### Data supplied
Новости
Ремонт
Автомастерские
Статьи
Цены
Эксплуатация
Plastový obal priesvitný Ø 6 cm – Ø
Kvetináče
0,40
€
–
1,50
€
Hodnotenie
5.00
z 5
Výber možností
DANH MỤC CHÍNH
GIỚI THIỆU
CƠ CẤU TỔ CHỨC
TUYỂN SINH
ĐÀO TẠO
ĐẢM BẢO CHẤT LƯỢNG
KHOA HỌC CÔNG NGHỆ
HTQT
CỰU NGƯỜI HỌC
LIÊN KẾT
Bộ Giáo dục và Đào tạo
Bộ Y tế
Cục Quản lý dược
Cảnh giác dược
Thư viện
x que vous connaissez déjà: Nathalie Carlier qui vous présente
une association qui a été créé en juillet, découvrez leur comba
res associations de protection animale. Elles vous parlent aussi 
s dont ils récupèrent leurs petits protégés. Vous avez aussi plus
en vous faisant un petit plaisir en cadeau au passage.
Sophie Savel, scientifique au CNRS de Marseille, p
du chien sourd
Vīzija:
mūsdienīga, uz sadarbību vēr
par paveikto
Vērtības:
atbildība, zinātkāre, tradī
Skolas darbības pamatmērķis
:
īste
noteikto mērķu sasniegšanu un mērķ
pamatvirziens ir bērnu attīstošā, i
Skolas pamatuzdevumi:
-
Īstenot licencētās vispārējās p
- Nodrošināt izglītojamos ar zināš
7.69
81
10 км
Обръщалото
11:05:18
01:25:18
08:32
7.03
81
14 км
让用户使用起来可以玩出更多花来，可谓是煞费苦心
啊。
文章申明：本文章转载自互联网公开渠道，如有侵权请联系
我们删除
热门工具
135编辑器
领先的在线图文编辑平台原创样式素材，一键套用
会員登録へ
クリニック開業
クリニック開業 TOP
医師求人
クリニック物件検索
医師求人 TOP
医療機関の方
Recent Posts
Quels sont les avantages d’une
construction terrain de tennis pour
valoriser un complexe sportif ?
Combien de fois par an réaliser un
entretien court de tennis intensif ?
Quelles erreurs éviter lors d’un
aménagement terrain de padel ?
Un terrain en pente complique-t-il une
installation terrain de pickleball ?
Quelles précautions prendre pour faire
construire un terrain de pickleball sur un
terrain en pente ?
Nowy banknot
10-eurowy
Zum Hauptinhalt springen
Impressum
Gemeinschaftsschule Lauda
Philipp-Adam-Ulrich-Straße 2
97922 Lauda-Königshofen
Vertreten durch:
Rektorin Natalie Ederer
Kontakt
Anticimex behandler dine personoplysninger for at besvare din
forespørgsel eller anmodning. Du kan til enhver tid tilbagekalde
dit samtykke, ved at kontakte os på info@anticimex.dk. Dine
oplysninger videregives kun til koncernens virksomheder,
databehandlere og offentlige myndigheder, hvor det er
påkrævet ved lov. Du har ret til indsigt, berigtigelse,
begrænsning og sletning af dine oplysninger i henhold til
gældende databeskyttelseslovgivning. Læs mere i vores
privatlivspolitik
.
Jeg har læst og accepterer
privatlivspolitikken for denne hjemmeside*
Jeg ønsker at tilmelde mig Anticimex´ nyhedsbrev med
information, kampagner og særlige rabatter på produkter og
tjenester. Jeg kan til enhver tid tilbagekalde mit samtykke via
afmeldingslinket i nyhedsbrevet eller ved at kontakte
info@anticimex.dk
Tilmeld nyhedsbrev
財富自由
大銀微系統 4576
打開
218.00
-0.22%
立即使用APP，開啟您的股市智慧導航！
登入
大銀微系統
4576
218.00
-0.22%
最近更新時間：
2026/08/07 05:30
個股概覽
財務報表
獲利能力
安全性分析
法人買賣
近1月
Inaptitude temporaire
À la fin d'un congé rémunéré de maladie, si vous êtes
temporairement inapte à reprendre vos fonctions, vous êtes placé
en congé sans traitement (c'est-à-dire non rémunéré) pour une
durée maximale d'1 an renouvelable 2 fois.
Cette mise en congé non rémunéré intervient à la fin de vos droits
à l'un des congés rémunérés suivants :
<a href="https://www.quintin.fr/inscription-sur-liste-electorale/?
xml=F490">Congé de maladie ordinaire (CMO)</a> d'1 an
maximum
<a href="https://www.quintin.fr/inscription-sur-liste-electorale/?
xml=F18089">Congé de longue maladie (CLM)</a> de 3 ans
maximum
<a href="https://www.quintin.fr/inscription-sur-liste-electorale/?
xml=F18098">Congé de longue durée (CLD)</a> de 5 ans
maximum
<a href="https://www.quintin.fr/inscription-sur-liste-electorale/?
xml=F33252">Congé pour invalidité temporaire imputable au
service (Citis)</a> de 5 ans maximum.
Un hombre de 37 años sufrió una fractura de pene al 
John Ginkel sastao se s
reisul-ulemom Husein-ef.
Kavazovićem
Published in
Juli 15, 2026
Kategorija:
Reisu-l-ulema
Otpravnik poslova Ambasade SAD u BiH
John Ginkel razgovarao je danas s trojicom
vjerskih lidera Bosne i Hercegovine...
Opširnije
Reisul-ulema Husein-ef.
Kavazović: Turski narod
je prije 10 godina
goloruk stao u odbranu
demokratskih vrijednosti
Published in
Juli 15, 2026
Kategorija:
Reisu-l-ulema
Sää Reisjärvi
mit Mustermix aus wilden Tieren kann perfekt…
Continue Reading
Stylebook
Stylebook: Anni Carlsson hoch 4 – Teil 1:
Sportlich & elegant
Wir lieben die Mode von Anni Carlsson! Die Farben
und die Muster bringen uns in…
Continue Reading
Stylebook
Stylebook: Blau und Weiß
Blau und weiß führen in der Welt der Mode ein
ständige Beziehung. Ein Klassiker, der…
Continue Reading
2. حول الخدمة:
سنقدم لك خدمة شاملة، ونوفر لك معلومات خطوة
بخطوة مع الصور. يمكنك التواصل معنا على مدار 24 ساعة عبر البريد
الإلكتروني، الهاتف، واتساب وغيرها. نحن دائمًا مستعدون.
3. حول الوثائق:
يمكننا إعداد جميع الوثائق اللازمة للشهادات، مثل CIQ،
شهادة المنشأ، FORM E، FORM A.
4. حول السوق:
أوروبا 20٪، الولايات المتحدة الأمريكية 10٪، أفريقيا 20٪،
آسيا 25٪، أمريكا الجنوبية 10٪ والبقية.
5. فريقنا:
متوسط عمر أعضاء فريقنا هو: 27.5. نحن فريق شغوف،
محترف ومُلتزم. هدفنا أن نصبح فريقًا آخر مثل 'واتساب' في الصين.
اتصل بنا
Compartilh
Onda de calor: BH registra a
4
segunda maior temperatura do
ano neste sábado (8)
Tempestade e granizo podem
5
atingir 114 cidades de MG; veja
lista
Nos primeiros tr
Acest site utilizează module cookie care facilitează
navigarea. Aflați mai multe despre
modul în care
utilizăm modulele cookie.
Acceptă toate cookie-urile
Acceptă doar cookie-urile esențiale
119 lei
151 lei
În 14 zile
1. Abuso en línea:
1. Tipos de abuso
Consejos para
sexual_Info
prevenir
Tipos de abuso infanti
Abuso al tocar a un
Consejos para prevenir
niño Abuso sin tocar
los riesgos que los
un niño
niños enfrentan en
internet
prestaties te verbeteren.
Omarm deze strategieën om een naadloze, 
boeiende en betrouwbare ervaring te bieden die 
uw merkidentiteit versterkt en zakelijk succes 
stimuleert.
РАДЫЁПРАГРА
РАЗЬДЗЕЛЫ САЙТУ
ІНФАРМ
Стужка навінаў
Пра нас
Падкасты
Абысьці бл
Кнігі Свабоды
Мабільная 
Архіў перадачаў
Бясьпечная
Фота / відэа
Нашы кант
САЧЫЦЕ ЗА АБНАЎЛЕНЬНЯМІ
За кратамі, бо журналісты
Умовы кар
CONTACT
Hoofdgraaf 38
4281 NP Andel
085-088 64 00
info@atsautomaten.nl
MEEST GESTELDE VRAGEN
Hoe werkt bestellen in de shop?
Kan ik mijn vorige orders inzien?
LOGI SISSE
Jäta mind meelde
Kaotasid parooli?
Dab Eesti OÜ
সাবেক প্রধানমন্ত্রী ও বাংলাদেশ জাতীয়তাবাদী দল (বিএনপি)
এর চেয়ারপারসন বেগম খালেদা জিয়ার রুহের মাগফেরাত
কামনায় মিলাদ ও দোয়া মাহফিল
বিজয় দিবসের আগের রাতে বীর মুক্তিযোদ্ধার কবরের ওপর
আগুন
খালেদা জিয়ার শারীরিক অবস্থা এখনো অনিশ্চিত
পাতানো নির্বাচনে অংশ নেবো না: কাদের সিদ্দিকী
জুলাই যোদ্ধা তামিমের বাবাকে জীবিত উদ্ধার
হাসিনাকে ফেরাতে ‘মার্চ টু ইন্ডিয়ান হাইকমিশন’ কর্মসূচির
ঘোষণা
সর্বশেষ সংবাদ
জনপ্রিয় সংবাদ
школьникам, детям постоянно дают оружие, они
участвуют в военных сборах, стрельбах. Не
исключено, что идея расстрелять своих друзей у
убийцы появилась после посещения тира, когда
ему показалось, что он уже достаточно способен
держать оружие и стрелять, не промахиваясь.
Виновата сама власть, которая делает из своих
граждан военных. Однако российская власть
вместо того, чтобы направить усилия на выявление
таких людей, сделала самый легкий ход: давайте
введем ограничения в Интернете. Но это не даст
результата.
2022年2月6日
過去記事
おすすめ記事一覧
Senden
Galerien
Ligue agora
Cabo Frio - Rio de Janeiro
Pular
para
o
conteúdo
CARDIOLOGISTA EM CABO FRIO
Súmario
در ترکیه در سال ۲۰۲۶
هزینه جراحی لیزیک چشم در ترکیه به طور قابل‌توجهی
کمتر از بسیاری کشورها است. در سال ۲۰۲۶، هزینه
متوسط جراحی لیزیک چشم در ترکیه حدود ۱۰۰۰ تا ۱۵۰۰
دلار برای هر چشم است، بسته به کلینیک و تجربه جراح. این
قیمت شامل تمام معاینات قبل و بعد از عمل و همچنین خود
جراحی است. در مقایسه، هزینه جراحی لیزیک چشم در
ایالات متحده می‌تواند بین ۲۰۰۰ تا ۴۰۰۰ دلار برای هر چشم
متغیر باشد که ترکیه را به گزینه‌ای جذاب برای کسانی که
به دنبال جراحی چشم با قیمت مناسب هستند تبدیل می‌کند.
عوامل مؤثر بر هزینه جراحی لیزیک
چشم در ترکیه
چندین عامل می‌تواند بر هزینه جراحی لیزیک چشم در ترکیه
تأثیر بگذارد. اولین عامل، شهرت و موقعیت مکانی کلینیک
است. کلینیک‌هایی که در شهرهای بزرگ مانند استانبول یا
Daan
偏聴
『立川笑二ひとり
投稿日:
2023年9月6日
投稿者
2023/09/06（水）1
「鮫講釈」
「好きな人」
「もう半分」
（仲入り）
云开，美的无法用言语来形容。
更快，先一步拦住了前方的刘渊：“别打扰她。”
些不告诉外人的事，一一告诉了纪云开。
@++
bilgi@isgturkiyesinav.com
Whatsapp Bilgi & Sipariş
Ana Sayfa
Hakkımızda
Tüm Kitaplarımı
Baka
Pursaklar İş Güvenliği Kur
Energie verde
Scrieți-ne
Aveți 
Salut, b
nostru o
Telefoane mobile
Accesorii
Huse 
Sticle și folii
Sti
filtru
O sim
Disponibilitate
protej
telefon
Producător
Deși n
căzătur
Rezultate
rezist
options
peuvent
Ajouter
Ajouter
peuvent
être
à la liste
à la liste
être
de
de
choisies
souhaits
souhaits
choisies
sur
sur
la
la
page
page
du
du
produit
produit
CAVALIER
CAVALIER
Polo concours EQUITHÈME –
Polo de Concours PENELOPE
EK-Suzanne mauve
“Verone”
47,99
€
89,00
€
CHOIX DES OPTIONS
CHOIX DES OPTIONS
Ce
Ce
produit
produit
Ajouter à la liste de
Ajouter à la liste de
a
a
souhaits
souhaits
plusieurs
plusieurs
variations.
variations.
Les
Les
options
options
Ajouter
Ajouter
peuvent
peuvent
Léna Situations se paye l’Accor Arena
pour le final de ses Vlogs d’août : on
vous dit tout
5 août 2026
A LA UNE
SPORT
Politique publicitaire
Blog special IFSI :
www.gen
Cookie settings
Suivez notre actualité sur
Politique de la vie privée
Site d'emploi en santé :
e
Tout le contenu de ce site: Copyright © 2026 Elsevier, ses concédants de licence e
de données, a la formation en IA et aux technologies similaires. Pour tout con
######
◆ Your task
Write out, word for word, the line containing "Suivez notre actualité sur" and all the lines after it in the entries above, and nothing more.

◆ Answer box
Suivez notre actualité sur
Politique de la vie privée
Site d'emploi en santé :
e
Tout le contenu de ce site: Copyright © 2026 Elsevier, ses concédants de licence e
de données, a la formation en IA et aux technologies similaires. Pour tout con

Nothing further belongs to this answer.